John Sinclair pulled me aside as I hurried to catch up with Iain. “I have to leave for a while. The Quales, Froggy’s parents, are meeting with the police and they’ve asked me to be there. They have some issues regarding our site security, apparently. It’ll probably take a couple of hours, so I’ll see you back at the castle later.”
“Oh dear, it’s bound to be difficult for you.”
“I don’t look forward to it at all,” he said.
* * * * *
Joyce Parsley was on the field-walking list, also. I fell in beside her and followed Iain, who announced that we were headed for the moor. Joyce was a round-faced girl who looked far too young to be in college. She always wore an old anorak and a canvas camouflage hat pulled down low so she had to tilt her head back a little to make eye contact. She didn’t seem to have any friends at the dig, but I had noticed that wherever Froggy Quale had been, Joyce had tended to be also.
“You’re staying at the camp, aren’t you, Joyce?” I asked. “What are the students saying about Froggy? Surely they have some thoughts on what happened.”
Joyce’s face reddened. “Actually, I haven’t heard anyone say anything, not really.” She side-stepped a clump of emerging barley and glanced quickly toward me. “We’ve all been talking about it, of course. But nobody has said anything, like, you know, like they think they know who did it. Everyone’s totally baffled.”
Ahead of the group, Iain Jandeson marched purposefully toward the heather-sprinkled moor. He wore, as always, an Aussie-style bush hat, khaki shirt and pants, like a junior Indiana Jones. Two other students, a boy and a girl, caught up with him. They p
ushed each other off balance in what appeared to me to be more sex-play than horseplay.
“Tell me about them,” I said to Joyce.
“Who?”
“Those three in front. They seem to be together a lot.”

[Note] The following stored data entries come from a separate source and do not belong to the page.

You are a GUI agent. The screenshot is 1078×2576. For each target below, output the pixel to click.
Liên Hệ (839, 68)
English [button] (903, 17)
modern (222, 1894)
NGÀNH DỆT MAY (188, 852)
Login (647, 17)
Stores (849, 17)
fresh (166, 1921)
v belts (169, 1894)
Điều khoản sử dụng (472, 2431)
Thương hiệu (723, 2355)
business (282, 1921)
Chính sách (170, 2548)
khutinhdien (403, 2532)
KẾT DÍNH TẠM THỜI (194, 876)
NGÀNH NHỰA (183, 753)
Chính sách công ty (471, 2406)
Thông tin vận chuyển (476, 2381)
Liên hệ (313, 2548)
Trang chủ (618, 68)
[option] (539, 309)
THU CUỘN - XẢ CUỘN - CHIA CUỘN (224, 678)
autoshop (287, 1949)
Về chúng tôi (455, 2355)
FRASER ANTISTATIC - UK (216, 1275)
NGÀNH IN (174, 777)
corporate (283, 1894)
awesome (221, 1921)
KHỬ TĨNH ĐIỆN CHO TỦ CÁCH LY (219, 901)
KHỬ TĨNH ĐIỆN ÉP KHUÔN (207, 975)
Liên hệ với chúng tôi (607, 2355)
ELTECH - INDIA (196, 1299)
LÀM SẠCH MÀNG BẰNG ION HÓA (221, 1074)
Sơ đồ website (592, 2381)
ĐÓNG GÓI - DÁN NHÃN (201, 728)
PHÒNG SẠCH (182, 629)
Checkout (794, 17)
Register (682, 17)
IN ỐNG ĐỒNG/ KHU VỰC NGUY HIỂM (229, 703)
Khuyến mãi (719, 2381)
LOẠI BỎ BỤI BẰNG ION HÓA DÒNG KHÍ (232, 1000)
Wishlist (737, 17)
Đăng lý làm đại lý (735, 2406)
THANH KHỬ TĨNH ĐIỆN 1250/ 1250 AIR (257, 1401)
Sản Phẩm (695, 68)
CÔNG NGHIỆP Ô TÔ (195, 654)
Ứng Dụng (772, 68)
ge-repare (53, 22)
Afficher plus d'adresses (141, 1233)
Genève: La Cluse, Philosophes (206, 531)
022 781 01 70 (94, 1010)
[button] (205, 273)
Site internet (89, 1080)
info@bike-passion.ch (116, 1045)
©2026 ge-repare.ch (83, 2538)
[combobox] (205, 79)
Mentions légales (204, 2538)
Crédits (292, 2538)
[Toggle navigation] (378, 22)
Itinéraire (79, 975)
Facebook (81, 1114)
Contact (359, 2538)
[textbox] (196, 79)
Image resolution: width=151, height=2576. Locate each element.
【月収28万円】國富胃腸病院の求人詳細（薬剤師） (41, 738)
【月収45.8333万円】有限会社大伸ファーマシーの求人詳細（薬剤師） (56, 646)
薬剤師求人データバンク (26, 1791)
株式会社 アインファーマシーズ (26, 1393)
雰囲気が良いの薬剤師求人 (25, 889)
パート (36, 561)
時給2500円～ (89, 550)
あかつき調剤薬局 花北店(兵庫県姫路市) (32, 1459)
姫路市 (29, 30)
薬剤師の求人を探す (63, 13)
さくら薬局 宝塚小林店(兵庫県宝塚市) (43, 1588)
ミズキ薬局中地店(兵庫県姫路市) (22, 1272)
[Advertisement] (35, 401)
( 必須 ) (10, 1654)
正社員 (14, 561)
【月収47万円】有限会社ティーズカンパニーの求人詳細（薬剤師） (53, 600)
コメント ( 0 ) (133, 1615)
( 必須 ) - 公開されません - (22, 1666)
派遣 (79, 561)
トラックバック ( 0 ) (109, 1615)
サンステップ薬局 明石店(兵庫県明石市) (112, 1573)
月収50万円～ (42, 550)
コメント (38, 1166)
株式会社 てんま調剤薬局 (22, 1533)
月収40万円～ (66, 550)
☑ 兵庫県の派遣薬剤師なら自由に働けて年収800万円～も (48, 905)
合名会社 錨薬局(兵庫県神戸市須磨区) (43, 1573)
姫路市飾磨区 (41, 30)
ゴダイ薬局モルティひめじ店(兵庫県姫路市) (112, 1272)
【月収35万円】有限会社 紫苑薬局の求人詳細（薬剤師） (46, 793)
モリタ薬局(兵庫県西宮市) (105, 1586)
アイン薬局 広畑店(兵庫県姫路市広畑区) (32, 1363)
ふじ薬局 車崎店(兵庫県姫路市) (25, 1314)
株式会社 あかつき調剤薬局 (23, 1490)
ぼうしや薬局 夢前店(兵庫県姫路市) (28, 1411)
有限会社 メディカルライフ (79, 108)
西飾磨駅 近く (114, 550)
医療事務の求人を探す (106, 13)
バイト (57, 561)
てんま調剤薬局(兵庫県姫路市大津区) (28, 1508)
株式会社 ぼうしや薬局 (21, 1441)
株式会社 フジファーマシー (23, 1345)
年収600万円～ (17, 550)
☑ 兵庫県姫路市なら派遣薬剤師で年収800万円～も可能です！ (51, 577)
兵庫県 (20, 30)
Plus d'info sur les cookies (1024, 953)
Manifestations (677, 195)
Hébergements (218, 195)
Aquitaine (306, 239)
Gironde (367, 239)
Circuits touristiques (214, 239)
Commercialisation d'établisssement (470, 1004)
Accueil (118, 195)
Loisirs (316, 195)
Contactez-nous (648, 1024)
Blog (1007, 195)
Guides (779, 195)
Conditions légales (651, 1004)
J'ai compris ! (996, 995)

“Yeah, well. The one with the hat is Iain Jandeson. He’s okay. Serious, like. He’s determined to become a famous archaeologist. Discover the holy grail or whatever.”
“He’s a little strange, is he?”
“No, not strange. Well, maybe a bit. Determined would be a better word, I’d say.” Joyce paused a minute. “He believes he was abducted by aliens.”
“What?”
“He says his memory is missing a whole day, and he’s pretty sure he was taken to this round sort of metal room. He says he has flashbacks.”
“You are joking, of course.”
“Not joking. The bloke with the bushy red hair is Proctor Galigher, and the girl is Tracee Wagg. All three of them go to Worcester, same as me and most of the people here.”
I studied the young man. Like Iain, Proctor was tall. His hair shrouded his head in a roughly Hershey’s Kiss–shape. His unbuttoned black shirt and low-slung jeans exposed a well-muscled torso. The girl gave him a big shove that he pretended knocked him off his feet.
“Speaking of people who might have had a reason to kill Froggy, there’s one right there,” Joyce said.
I grabbed her sleeve and pulled her to a halt. “What do you mean?”
“Last term at school, Proctor submitted a research paper to an ecology professor who gave it to Froggy to read. Froggy was the prof’s research assistant. Froggy knew the paper was plagiarized, so he gave it back to the prof with a copy of the article it had been copied from. Proctor got probation for a year, but he nearly got kicked out.”
“He shouldn’t have blamed Froggy for that,” I said, “but I’m not surprised if he did. People so often blame the messenger.”